[Saved data entries]
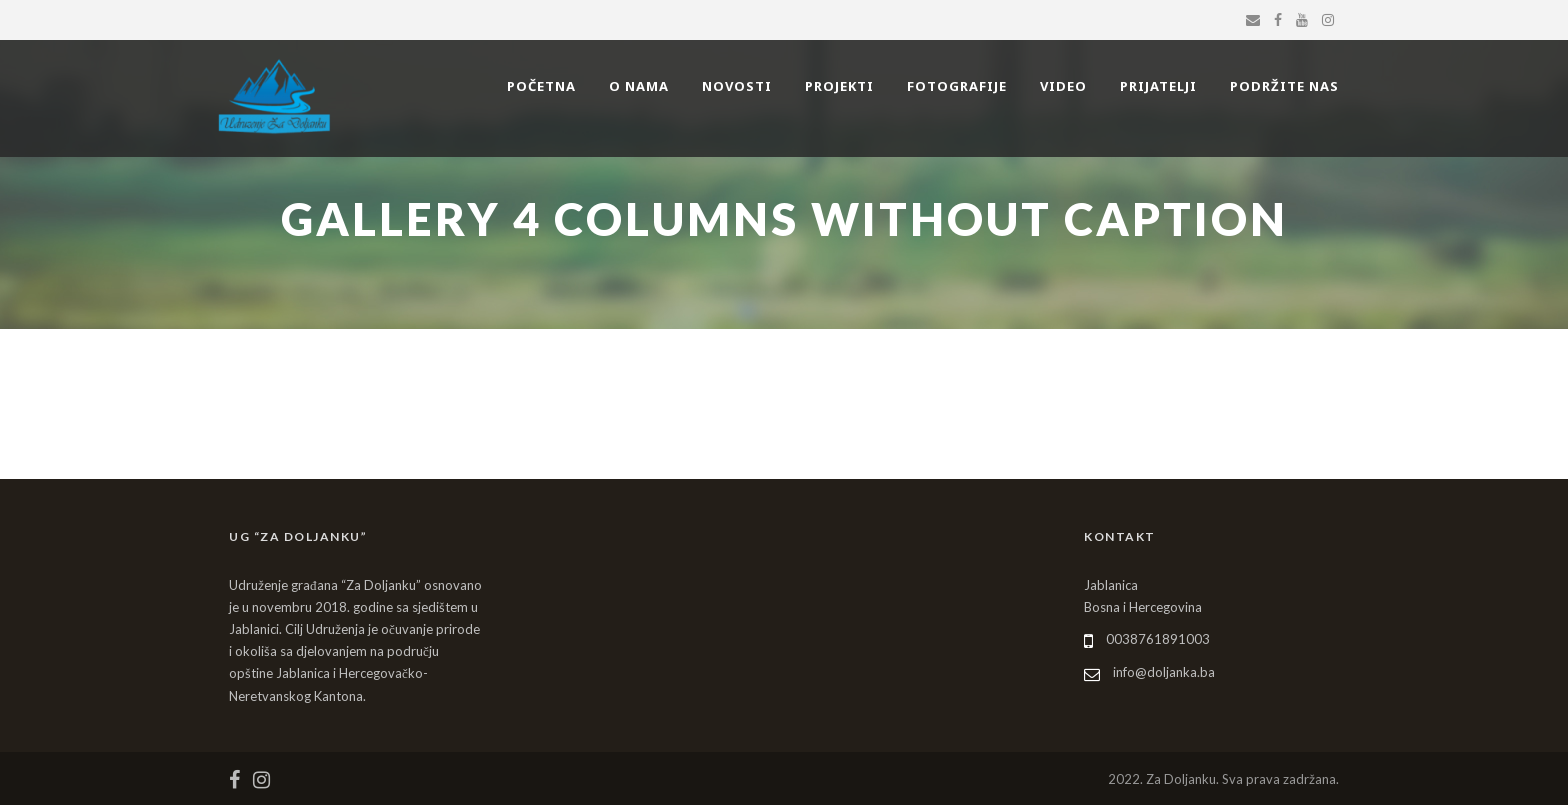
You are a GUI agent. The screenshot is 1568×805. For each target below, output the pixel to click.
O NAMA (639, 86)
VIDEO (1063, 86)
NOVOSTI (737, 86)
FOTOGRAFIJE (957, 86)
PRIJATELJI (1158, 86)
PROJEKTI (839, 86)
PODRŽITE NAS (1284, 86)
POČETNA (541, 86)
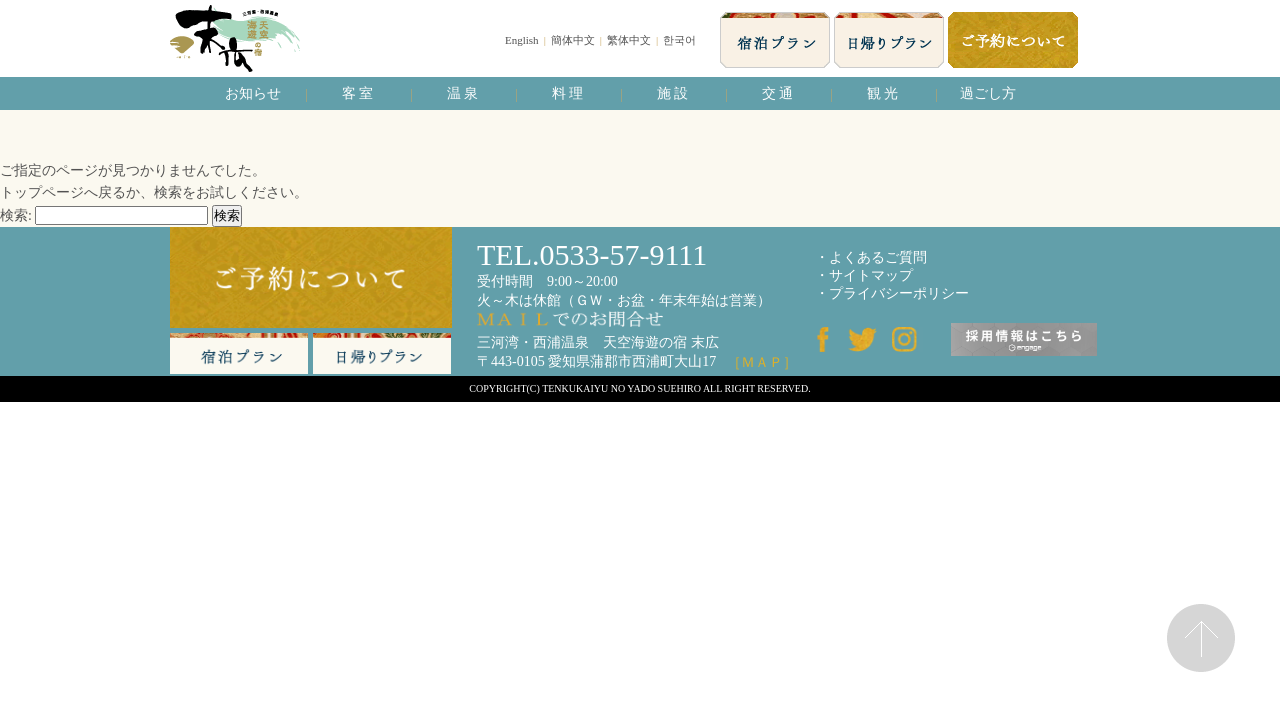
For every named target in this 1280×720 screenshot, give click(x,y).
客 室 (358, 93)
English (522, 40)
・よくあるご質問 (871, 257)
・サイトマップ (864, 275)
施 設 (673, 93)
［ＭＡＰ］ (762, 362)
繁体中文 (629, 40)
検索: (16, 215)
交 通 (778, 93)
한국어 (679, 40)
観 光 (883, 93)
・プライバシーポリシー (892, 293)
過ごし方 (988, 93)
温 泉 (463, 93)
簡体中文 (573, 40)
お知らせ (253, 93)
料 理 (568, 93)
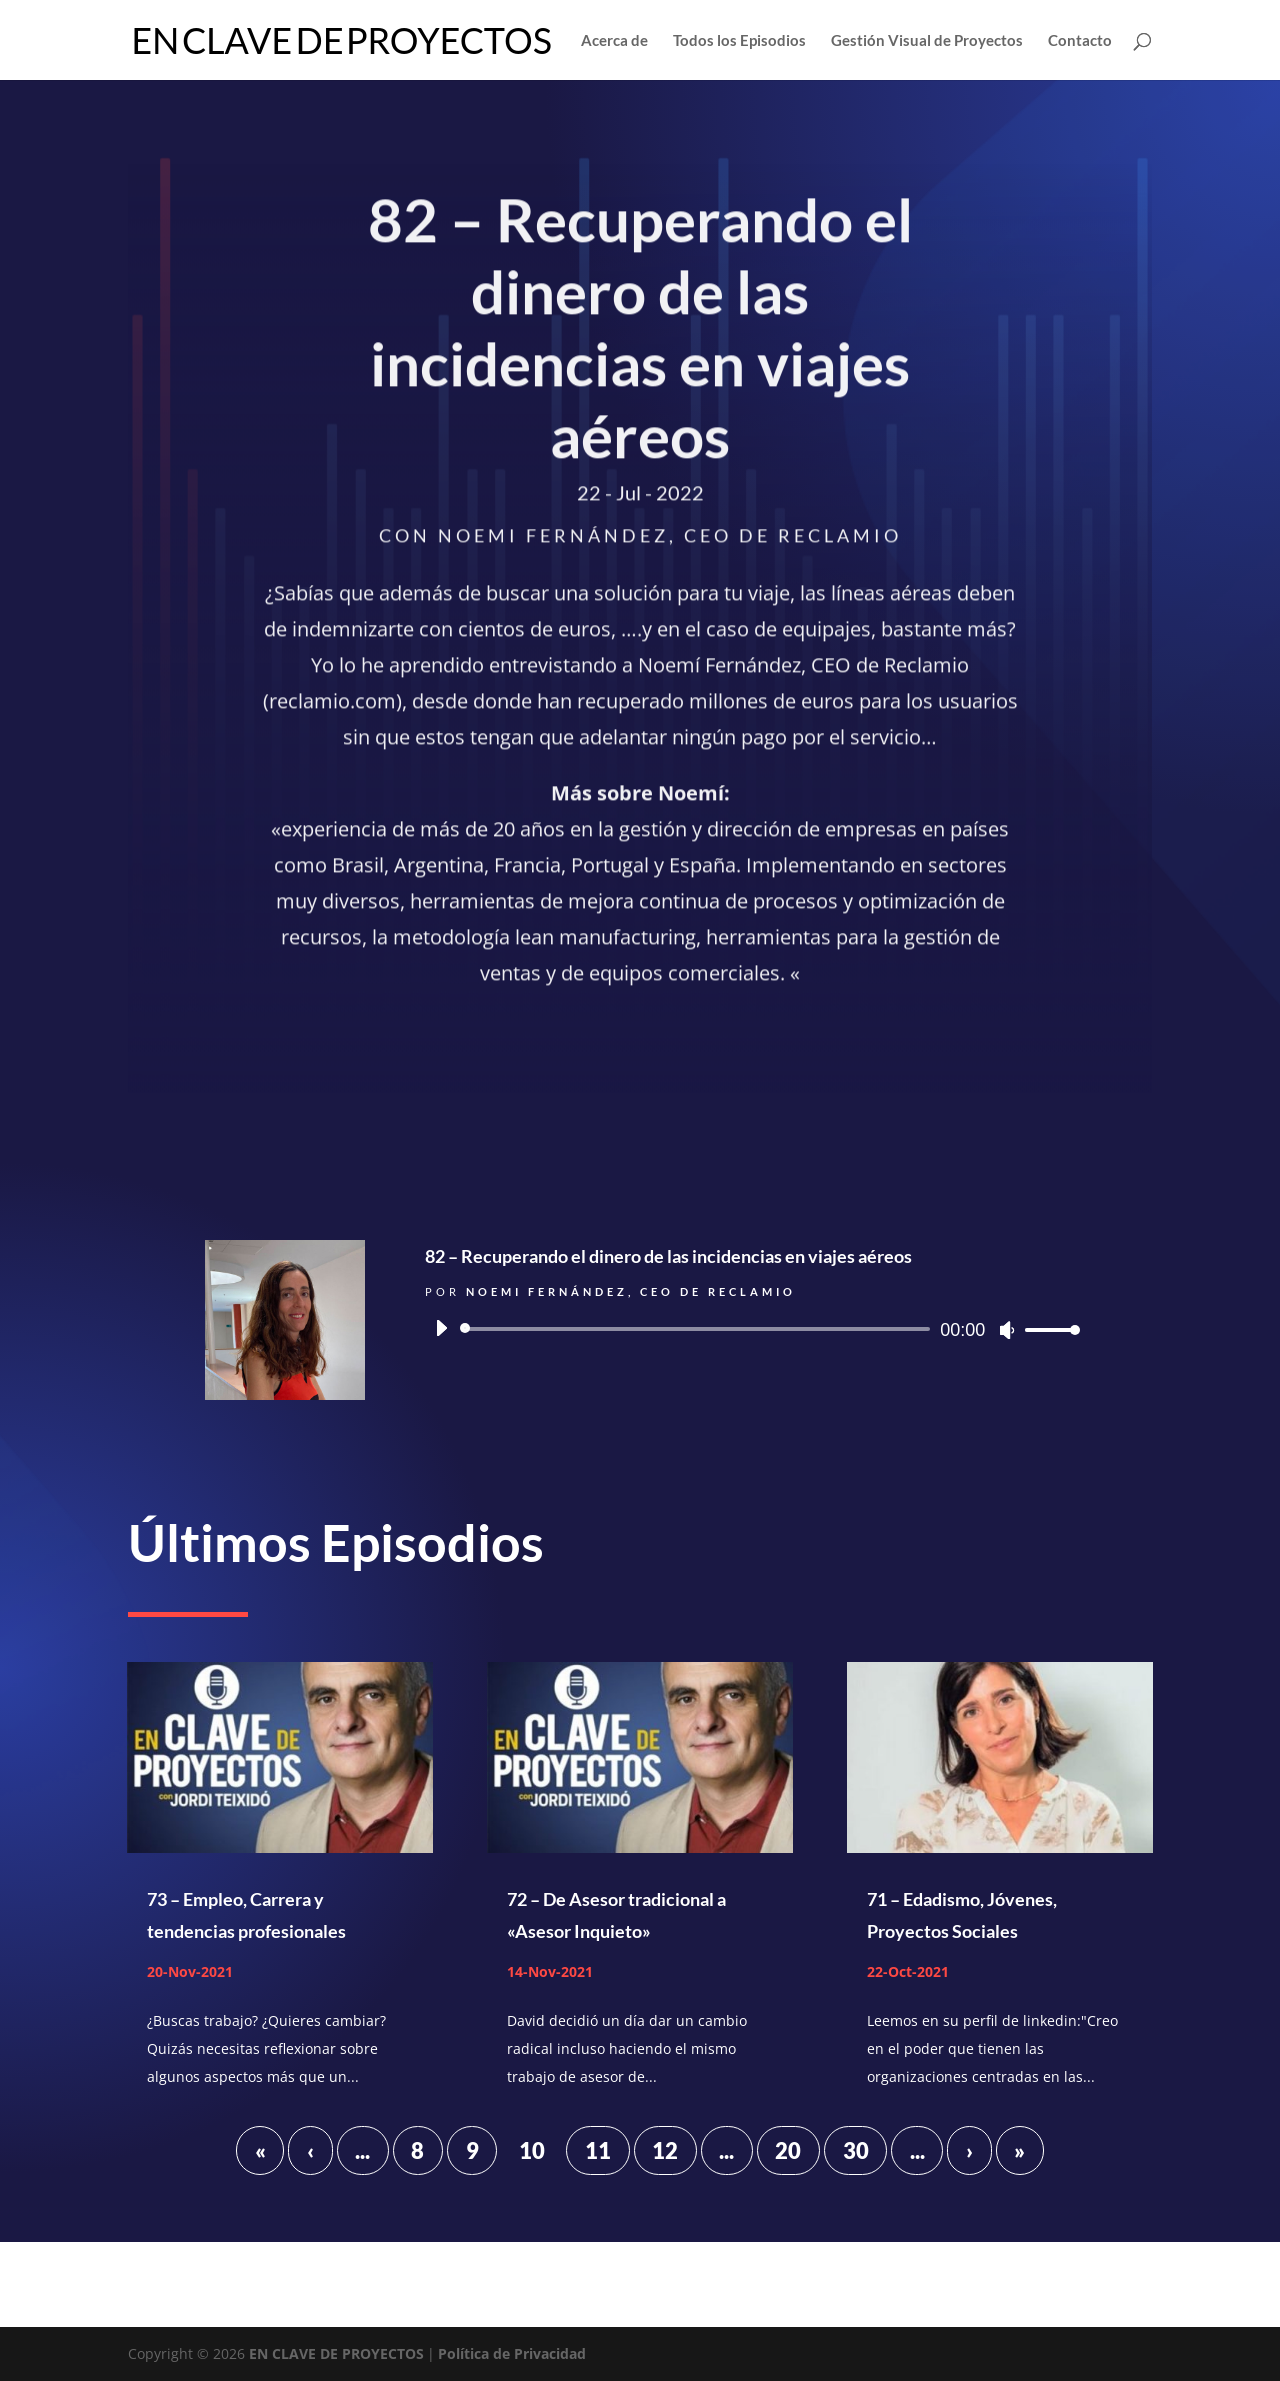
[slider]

- **REQUIRED WORK**
Repeat each entry exactly as given; no pictures belong in the copy.

- **RESPONSE TO THE TASK**
You are a GUI agent. The screenshot is 1568×805. For each target below, output the pixel to click.
O NAMA (639, 86)
VIDEO (1063, 86)
NOVOSTI (737, 86)
FOTOGRAFIJE (957, 86)
PRIJATELJI (1158, 86)
PROJEKTI (839, 86)
PODRŽITE NAS (1284, 86)
POČETNA (541, 86)
For every named target in this 1280×720 screenshot, give click(x,y).
客 室 (358, 93)
English (522, 40)
・よくあるご質問 (871, 257)
・サイトマップ (864, 275)
施 設 (673, 93)
［ＭＡＰ］ (762, 362)
繁体中文 (629, 40)
検索: (16, 215)
交 通 (778, 93)
한국어 (679, 40)
観 光 (883, 93)
・プライバシーポリシー (892, 293)
過ごし方 (988, 93)
温 泉 (463, 93)
簡体中文 (573, 40)
お知らせ (253, 93)
料 理 (568, 93)
[slider]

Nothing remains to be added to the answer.